TASK BRIEF >> Write out the records in full and without alteration, setting aside their pictures.

Dataset items:

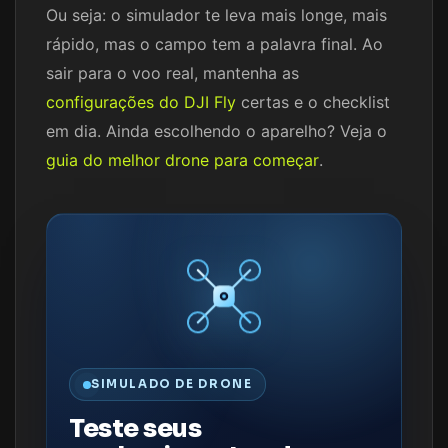
Ou seja: o simulador te leva mais longe, mais
rápido, mas o campo tem a palavra final. Ao
sair para o voo real, mantenha as
configurações do DJI Fly
certas e o checklist
em dia. Ainda escolhendo o aparelho? Veja o
guia do melhor drone para começar
.
SIMULADO DE DRONE
Teste seus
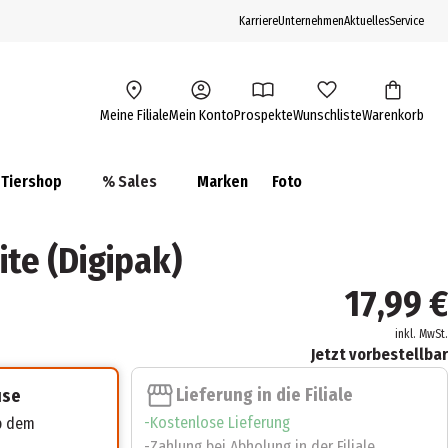
Karriere
Unternehmen
Aktuelles
Service
Meine Filiale
Mein Konto
Prospekte
Wunschliste
Warenkorb
Tiershop
% Sales
Marken
Foto
te (Digipak)
17,99 €
inkl. MwSt.
Jetzt vorbestellbar
Lieferung in die Filiale
use
Kostenlose Lieferung
ab dem
Zahlung bei Abholung in der Filiale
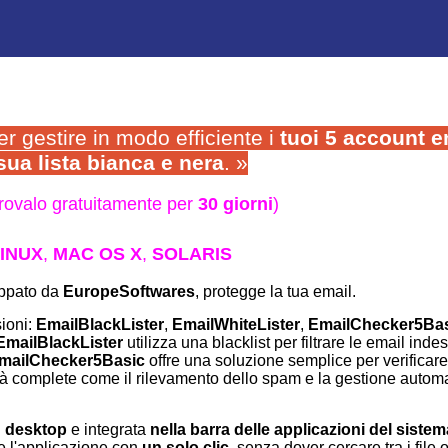
er gestire in modo efficiente i
tuoi 5 account e
sua lista bianca e nera
. »
rovalo gratuitamente per
30 giorni
)
INUX
,
MAC OS X
,
SOLARIS
uppato da
EuropeSoftwares
, protegge la tua email.
sioni:
EmailBlackLister
,
EmailWhiteLister
,
EmailChecker5Ba
EmailBlackLister
utilizza una blacklist per filtrare le email inde
mailChecker5Basic
offre una soluzione semplice per verificare 
à complete come il rilevamento dello spam e la gestione automat
l
desktop
e integrata
nella barra delle applicazioni del sistem
re l'applicazione con
un solo clic
, senza dover cercare tra i file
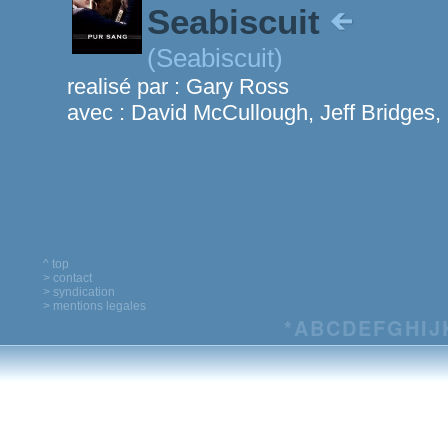
Seabiscuit
(Seabiscuit)
realisé par :
Gary Ross
avec :
David McCullough, Jeff Bridges,
^ top
> contact
> syndication
> mentions legales
*
A
B
C
D
E
F
G
H
I
J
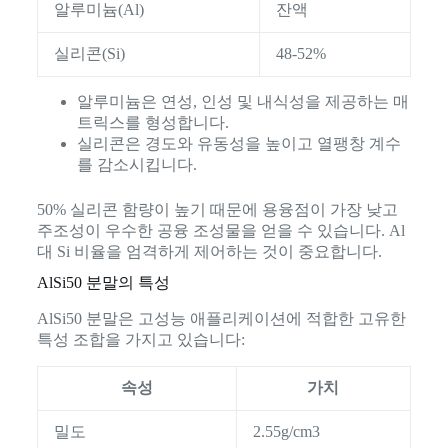
알루미늄(Al)
잔액
실리콘(Si)
48-52%
알루미늄은 연성, 인성 및 내식성을 제공하는 매
트릭스를 형성합니다.
실리콘은 경도와 유동성을 높이고 열팽창 계수
를 감소시킵니다.
50% 실리콘 함량이 높기 때문에 용융점이 가장 낮고
주조성이 우수한 공융 조성물을 얻을 수 있습니다. Al
대 Si 비율을 엄격하게 제어하는 것이 중요합니다.
AlSi50 분말의 특성
AlSi50 분말은 고성능 애플리케이션에 적합한 고유한
특성 조합을 가지고 있습니다:
속성
가치
밀도
2.55g/cm3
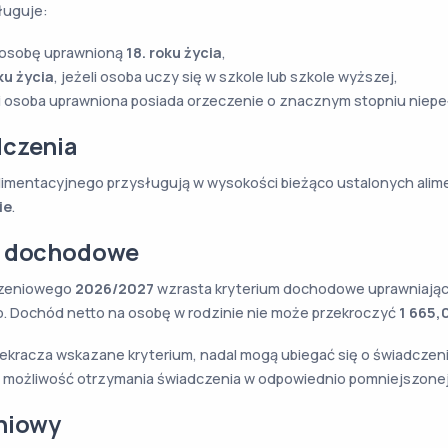
ługuje:
 osobę uprawnioną
18. roku życia
,
ku życia
, jeżeli osoba uczy się w szkole lub szkole wyższej,
eli osoba uprawniona posiada orzeczenie o znacznym stopniu niep
czenia
imentacyjnego przysługują w wysokości bieżąco ustalonych alime
ie
.
m dochodowe
czeniowego
2026/2027
wzrasta kryterium dochodowe uprawniając
. Dochód netto na osobę w rodzinie nie może przekroczyć
1 665,
ekracza wskazane kryterium, nadal mogą ubiegać się o świadczen
a możliwość otrzymania świadczenia w odpowiednio pomniejszonej
niowy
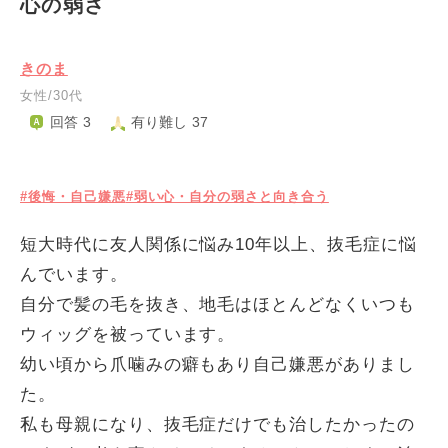
心の弱さ
きのま
女性/30代
回答 3
有り難し 37
#後悔・自己嫌悪
#弱い心・自分の弱さと向き合う
短大時代に友人関係に悩み10年以上、抜毛症に悩
んでいます。
自分で髪の毛を抜き、地毛はほとんどなくいつも
ウィッグを被っています。
幼い頃から爪噛みの癖もあり自己嫌悪がありまし
た。
私も母親になり、抜毛症だけでも治したかったの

OUTPUT OF THE TASK >>
Ou seja: o simulador te leva mais longe, mais
rápido, mas o campo tem a palavra final. Ao
sair para o voo real, mantenha as
configurações do DJI Fly
certas e o checklist
em dia. Ainda escolhendo o aparelho? Veja o
guia do melhor drone para começar
.
SIMULADO DE DRONE
Teste seus
Karriere
Unternehmen
Aktuelles
Service
Meine Filiale
Mein Konto
Prospekte
Wunschliste
Warenkorb
Tiershop
% Sales
Marken
Foto
te (Digipak)
17,99 €
inkl. MwSt.
Jetzt vorbestellbar
Lieferung in die Filiale
use
Kostenlose Lieferung
ab dem
Zahlung bei Abholung in der Filiale
er gestire in modo efficiente i
tuoi 5 account e
sua lista bianca e nera
. »
rovalo gratuitamente per
30 giorni
)
INUX
,
MAC OS X
,
SOLARIS
uppato da
EuropeSoftwares
, protegge la tua email.
sioni:
EmailBlackLister
,
EmailWhiteLister
,
EmailChecker5Ba
EmailBlackLister
utilizza una blacklist per filtrare le email inde
mailChecker5Basic
offre una soluzione semplice per verificare 
à complete come il rilevamento dello spam e la gestione automat
l
desktop
e integrata
nella barra delle applicazioni del sistem
re l'applicazione con
un solo clic
, senza dover cercare tra i file
Seabiscuit
(Seabiscuit)
realisé par :
Gary Ross
avec :
David McCullough, Jeff Bridges,
^ top
> contact
> syndication
> mentions legales
*
A
B
C
D
E
F
G
H
I
J
알루미늄(Al)
잔액
실리콘(Si)
48-52%
알루미늄은 연성, 인성 및 내식성을 제공하는 매
트릭스를 형성합니다.
실리콘은 경도와 유동성을 높이고 열팽창 계수
를 감소시킵니다.
50% 실리콘 함량이 높기 때문에 용융점이 가장 낮고
주조성이 우수한 공융 조성물을 얻을 수 있습니다. Al
대 Si 비율을 엄격하게 제어하는 것이 중요합니다.
AlSi50 분말의 특성
AlSi50 분말은 고성능 애플리케이션에 적합한 고유한
특성 조합을 가지고 있습니다:
속성
가치
밀도
2.55g/cm3
ługuje:
 osobę uprawnioną
18. roku życia
,
ku życia
, jeżeli osoba uczy się w szkole lub szkole wyższej,
eli osoba uprawniona posiada orzeczenie o znacznym stopniu niep
czenia
imentacyjnego przysługują w wysokości bieżąco ustalonych alime
ie
.
m dochodowe
czeniowego
2026/2027
wzrasta kryterium dochodowe uprawniając
. Dochód netto na osobę w rodzinie nie może przekroczyć
1 665,
ekracza wskazane kryterium, nadal mogą ubiegać się o świadczen
a możliwość otrzymania świadczenia w odpowiednio pomniejszonej
niowy
心の弱さ
きのま
女性/30代
回答 3
有り難し 37
#後悔・自己嫌悪
#弱い心・自分の弱さと向き合う
短大時代に友人関係に悩み10年以上、抜毛症に悩
んでいます。
自分で髪の毛を抜き、地毛はほとんどなくいつも
ウィッグを被っています。
幼い頃から爪噛みの癖もあり自己嫌悪がありまし
た。
私も母親になり、抜毛症だけでも治したかったの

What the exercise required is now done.